As a remedy, the letter strongly recommended that HHS

  • extend through 2015 the timelines physicians and other health care professionals have been given to implement 2014-edition certified EHR software and meet requirements for meaningful use stages one and two, and
  • add flexibility to the meaningful use requirements so that more physicians and other health care professionals would succeed at achieving meaningful use of their EHRs.

"Providers need adequate time to learn how to use the newly deployed technology," said the letter. "If providers move forward, as dictated by the current policy, our concerns regarding rushed implementations are heightened."

The signing organizations called for HHS to give its immediate attention to the concerns and recommendations outlined in the letter. Quick action on the federal level would "maximize program success without compromising momentum," they concluded.

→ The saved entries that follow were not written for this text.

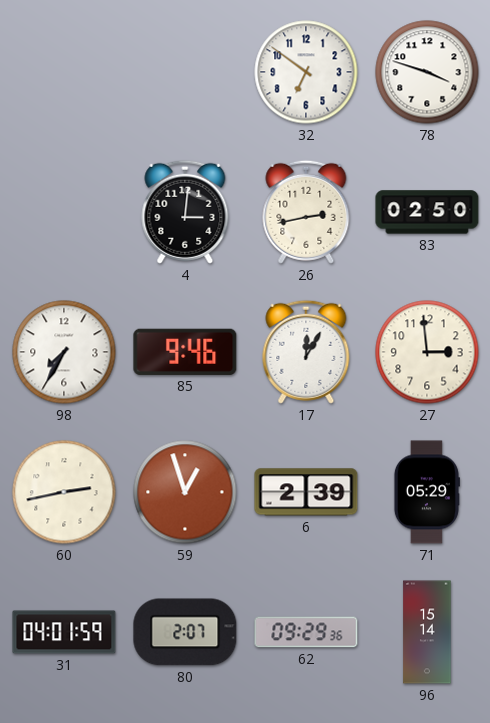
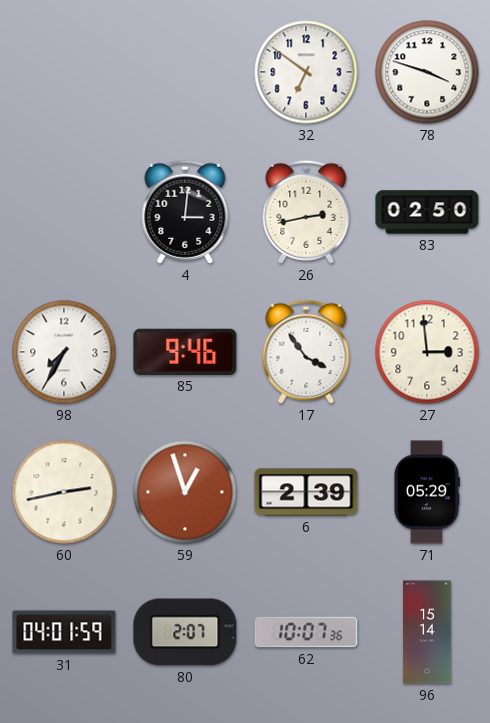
17: 12:05 -> 3:54
62: 09:29 -> 10:07
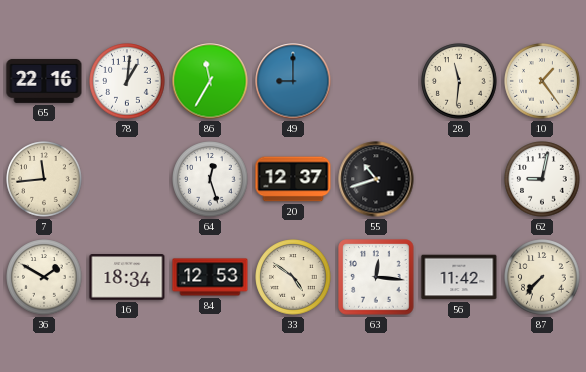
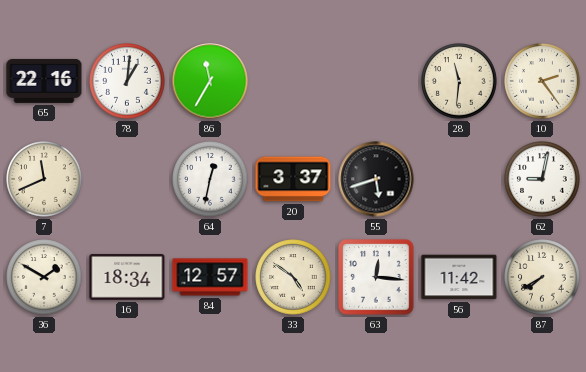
49: 9:00 -> none
10: 1:24 -> 2:24
7: 11:44 -> 11:41
64: 12:27 -> 12:32
20: 12:37 -> 3:37
55: 10:42 -> 5:42
84: 12:53 -> 12:57
87: 7:37 -> 7:40
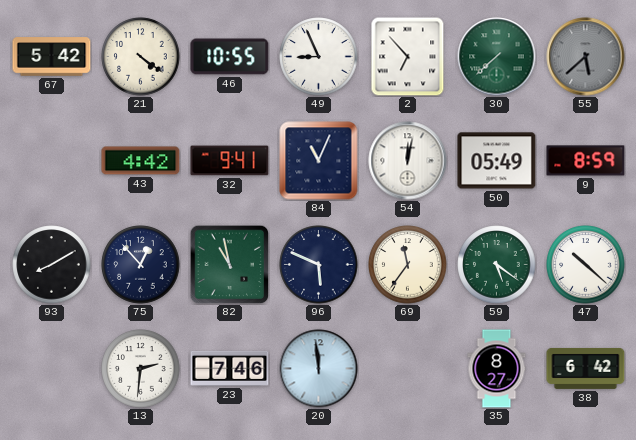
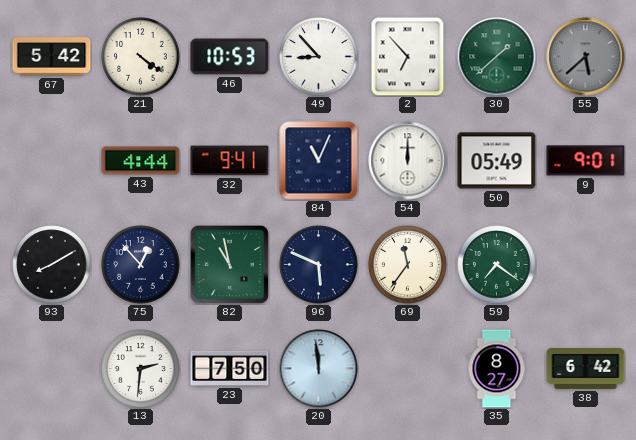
46: 10:55 -> 10:53
49: 8:56 -> 8:53
30: 7:38 -> 1:38
43: 4:42 -> 4:44
54: 12:02 -> 12:00
9: 8:59 -> 9:01
59: 5:21 -> 7:21
47: 10:22 -> none
23: 7:46 -> 7:50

Jason Mitchell, director of the AAFP's Center for Health IT, stressed to AAFP News that it was important for CMS to act in a timely manner. "The meaningful use stage two final rule was written in 2012. A lot has changed since then, but not necessarily in the way that CMS had expected," said Mitchell.

"Time is running out for CMS to modify stage two regulations based on lessons learned during the past two years. The success of billions of dollars of health IT investment -- and the care and safety of millions of American families -- hangs in the balance," he added.